━━━ PROVIDED INFORMATION

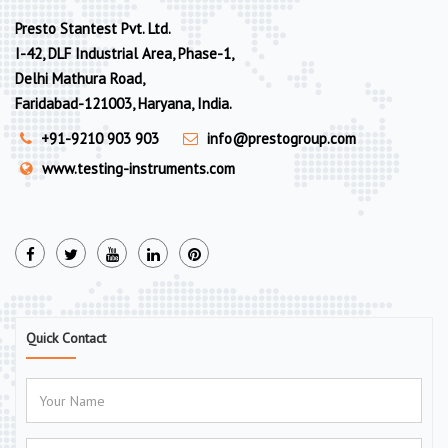
Presto Stantest Pvt. Ltd.
I-42, DLF Industrial Area, Phase-1,
Delhi Mathura Road,
Faridabad-121003, Haryana, India.
+91-9210 903 903
info@prestogroup.com
www.testing-instruments.com
Quick Contact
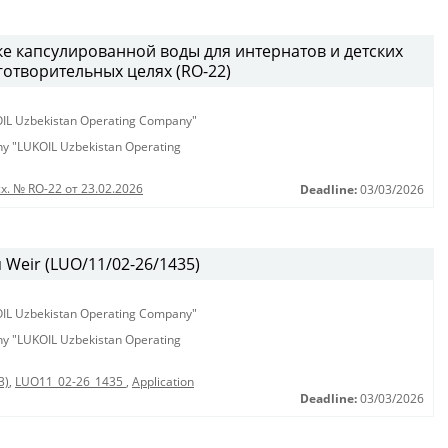
ке капсулированной воды для интернатов и детских
аготворительных целях (RO-22)
KOIL Uzbekistan Operating Company"
any "LUKOIL Uzbekistan Operating
х. № RO-22 от 23.02.2026
Deadline:
03/03/2026
Weir (LUO/11/02-26/1435)
KOIL Uzbekistan Operating Company"
any "LUKOIL Uzbekistan Operating
3)
,
LUO11_02-26_1435
,
Application
Deadline:
03/03/2026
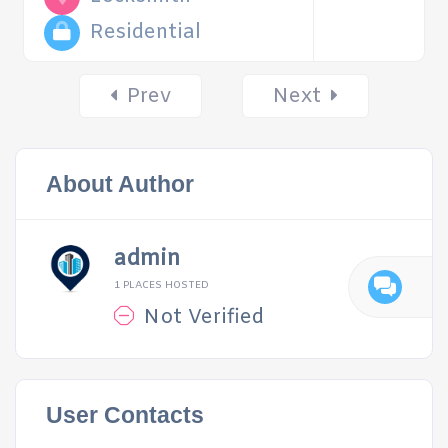
Residential
Posts
Prev
Next
navigation
About Author
admin
1 PLACES HOSTED
Not Verified
User Contacts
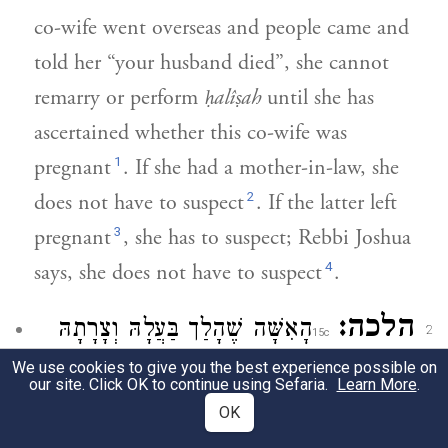
co-wife went overseas and people came and
told her “your husband died”, she cannot
remarry or perform
ḥalîṣah
until she has
ascertained whether this co-wife was
1
pregnant
. If she had a mother-in-law, she
2
does not have to suspect
. If the latter left
3
pregnant
, she has to suspect; Rebbi Joshua
4
says, she does not have to suspect
.
הלכה:
הָאִשָּׁה שֶׁהָלַך בַּעֲלָהּ וְצָרָתָהּ
2
רַב שְׁאִיל לְרִבִּ[י] חִיָיה
לִמְדִינַת הַיָּם.
We use cookies to give you the best experience possible on
our site. Click OK to continue using Sefaria.
Learn More
.
רוֹבָה. וְתַמְתִּין שְׁלֹשָׁה וְתַחֲלוֹץ מִיָּד. מַה
OK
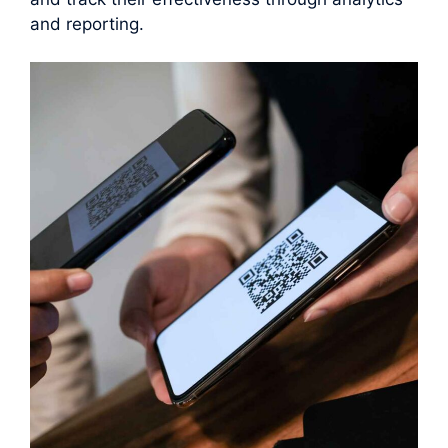
and reporting.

━━━━━━

- [YOUR TASK]: Print out every entry above without changing a word, and leave out the pictures.

- [ANSWER]:
Presto Stantest Pvt. Ltd.
I-42, DLF Industrial Area, Phase-1,
Delhi Mathura Road,
Faridabad-121003, Haryana, India.
+91-9210 903 903
info@prestogroup.com
www.testing-instruments.com
Quick Contact
ке капсулированной воды для интернатов и детских
аготворительных целях (RO-22)
KOIL Uzbekistan Operating Company"
any "LUKOIL Uzbekistan Operating
х. № RO-22 от 23.02.2026
Deadline:
03/03/2026
Weir (LUO/11/02-26/1435)
KOIL Uzbekistan Operating Company"
any "LUKOIL Uzbekistan Operating
3)
,
LUO11_02-26_1435
,
Application
Deadline:
03/03/2026
Residential
Posts
Prev
Next
navigation
About Author
admin
1 PLACES HOSTED
Not Verified
User Contacts
co-wife went overseas and people came and
told her “your husband died”, she cannot
remarry or perform
ḥalîṣah
until she has
ascertained whether this co-wife was
1
pregnant
. If she had a mother-in-law, she
2
does not have to suspect
. If the latter left
3
pregnant
, she has to suspect; Rebbi Joshua
4
says, she does not have to suspect
.
הלכה:
הָאִשָּׁה שֶׁהָלַך בַּעֲלָהּ וְצָרָתָהּ
2
רַב שְׁאִיל לְרִבִּ[י] חִיָיה
לִמְדִינַת הַיָּם.
We use cookies to give you the best experience possible on
our site. Click OK to continue using Sefaria.
Learn More
.
רוֹבָה. וְתַמְתִּין שְׁלֹשָׁה וְתַחֲלוֹץ מִיָּד. מַה
OK
and reporting.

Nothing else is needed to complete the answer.